There is no question that injection molding began as an art. In the early days of molding, the expert problem solver in your plant was “old Joe”, a 20 year veteran on the production floor. It took that long to learn to be an expert problem solver because the training was by trial and error – learning from your mistakes. But in the 1970s things began to slowly change, injection molding started to be analyzed as a science. One of the earliest researchers was Don Paulson who started the plastics processing research and teaching laboratory for General Motors engineers in the 1960s.

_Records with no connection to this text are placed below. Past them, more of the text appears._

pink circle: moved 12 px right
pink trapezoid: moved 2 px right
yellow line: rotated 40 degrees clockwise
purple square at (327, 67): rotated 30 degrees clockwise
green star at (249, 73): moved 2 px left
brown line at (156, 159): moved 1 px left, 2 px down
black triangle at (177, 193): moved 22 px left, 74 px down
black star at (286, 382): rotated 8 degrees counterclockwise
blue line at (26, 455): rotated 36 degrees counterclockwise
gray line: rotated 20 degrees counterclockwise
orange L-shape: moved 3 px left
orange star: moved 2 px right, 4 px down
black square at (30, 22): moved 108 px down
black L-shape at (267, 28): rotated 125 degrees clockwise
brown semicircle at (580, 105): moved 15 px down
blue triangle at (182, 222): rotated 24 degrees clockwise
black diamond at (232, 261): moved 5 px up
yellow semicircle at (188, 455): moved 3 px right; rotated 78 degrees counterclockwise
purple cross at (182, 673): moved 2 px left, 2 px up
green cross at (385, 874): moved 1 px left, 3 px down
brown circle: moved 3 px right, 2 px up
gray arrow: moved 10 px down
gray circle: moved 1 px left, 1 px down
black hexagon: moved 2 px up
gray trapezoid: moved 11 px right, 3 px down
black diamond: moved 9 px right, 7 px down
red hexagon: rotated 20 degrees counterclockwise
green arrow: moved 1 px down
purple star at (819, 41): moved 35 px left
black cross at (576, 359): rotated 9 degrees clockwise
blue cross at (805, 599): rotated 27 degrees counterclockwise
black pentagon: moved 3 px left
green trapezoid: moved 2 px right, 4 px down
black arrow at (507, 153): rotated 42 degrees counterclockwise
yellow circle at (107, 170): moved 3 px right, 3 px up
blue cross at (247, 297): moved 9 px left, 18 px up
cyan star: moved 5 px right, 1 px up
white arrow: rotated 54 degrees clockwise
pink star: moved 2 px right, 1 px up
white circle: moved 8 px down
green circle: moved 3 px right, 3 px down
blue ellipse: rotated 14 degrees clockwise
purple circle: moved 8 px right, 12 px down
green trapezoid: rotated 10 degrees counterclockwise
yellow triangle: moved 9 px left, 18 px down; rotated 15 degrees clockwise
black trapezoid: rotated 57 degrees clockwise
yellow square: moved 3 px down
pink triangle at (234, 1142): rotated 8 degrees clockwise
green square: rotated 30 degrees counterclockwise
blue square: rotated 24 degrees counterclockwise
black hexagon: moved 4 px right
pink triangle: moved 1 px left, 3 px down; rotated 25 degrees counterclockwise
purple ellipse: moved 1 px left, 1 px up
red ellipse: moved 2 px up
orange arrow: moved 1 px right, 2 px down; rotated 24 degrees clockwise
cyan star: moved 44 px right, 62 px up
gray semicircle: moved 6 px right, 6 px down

He installed pressure transducers, thermocouples, and flow rate measuring instruments in injection molding machines and extruders to measure pressures and temperatures inside the machines, molds and dies. 16 channel recording systems recorded the measurements for each cycle. Then Paulson and his students spent hours and hours analyzing the recordings (This was before the days of lightning fast computerized analysis). From this data Paulson determined that there are only 4 basic plastic processing variables:
- Plastic temperature
- Plastic pressure
- Plastic flow rate
- Plastic cooling rate
It was a technological breakthrough that simplified the understanding of how plastic processing affects part properties. More importantly, it enabled the students to analyze problems and deduce solutions rather than guess at causes and solutions. Another result of this work was the development of today’s closed loop process controls. (Rod Groleau founder of RJG Associates was one of Don’s students.)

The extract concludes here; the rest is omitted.